▶ [Problem to solve]
Below are records; work out how many of their lines contain the word "exchange" and reply with the number only.

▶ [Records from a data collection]
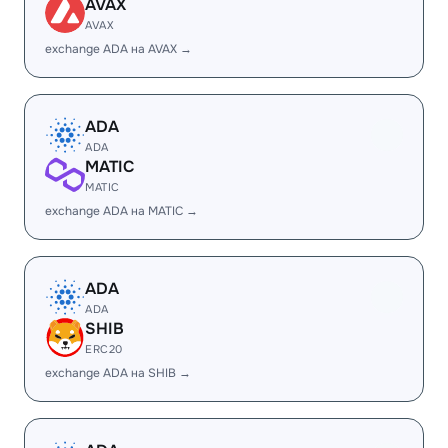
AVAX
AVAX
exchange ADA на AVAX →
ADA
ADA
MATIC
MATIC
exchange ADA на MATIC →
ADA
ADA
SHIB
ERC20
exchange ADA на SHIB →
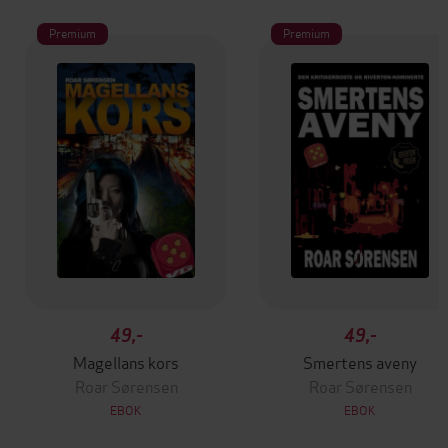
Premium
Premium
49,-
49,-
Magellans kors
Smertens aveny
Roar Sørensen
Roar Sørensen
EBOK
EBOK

...

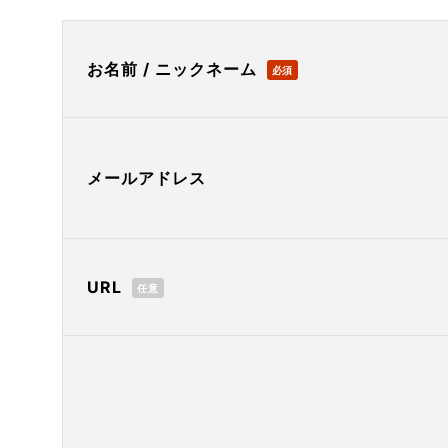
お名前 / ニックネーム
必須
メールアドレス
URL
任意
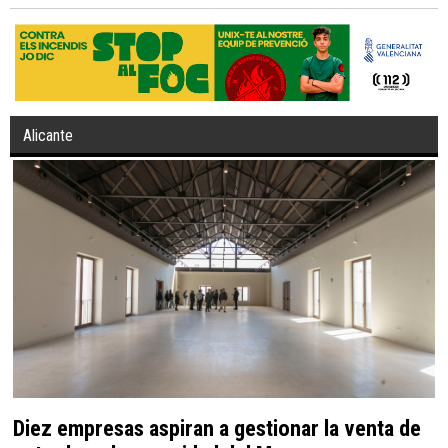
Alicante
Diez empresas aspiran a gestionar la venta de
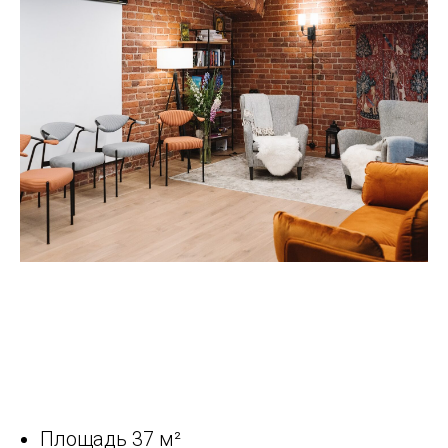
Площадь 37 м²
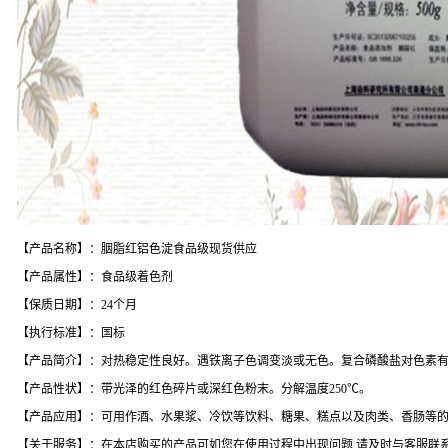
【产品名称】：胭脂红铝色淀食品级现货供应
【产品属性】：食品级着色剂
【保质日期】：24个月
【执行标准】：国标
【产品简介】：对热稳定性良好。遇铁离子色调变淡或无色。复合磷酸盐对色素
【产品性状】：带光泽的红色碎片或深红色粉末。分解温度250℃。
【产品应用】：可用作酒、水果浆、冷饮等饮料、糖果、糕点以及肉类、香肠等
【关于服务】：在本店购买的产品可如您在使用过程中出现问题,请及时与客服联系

▶ [Task solution]
3